START SUPPLIED MATERIAL
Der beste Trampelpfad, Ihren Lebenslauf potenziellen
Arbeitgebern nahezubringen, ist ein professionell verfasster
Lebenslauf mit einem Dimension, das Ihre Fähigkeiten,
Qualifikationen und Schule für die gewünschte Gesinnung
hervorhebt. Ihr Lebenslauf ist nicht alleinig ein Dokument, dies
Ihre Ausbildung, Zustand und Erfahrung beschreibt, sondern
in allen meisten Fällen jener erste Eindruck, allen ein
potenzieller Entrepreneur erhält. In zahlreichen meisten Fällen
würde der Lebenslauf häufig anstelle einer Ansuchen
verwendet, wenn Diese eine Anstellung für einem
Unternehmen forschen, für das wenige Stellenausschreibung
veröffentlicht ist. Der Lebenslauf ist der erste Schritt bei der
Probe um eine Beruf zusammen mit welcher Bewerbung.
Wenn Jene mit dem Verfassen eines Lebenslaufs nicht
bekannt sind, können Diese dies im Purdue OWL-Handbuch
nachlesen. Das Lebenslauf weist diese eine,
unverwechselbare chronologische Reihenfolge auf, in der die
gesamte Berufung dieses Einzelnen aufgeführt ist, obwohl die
END SUPPLIED MATERIAL
START SUPPLIED MATERIAL
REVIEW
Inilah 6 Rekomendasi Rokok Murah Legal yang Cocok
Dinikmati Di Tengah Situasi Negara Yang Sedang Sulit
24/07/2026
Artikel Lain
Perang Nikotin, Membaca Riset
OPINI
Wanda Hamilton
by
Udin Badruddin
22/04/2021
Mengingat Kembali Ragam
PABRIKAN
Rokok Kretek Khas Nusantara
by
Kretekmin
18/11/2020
END SUPPLIED MATERIAL
> _ASSIGNMENT_
Produce only the lines from the line containing "würde der Lebenslauf" through the line containing "gesamte Berufung dieses", inclusive of both, exactly as they stand in the entries above.

> _EXERCISE SOLUTION_
würde der Lebenslauf häufig anstelle einer Ansuchen
verwendet, wenn Diese eine Anstellung für einem
Unternehmen forschen, für das wenige Stellenausschreibung
veröffentlicht ist. Der Lebenslauf ist der erste Schritt bei der
Probe um eine Beruf zusammen mit welcher Bewerbung.
Wenn Jene mit dem Verfassen eines Lebenslaufs nicht
bekannt sind, können Diese dies im Purdue OWL-Handbuch
nachlesen. Das Lebenslauf weist diese eine,
unverwechselbare chronologische Reihenfolge auf, in der die
gesamte Berufung dieses Einzelnen aufgeführt ist, obwohl die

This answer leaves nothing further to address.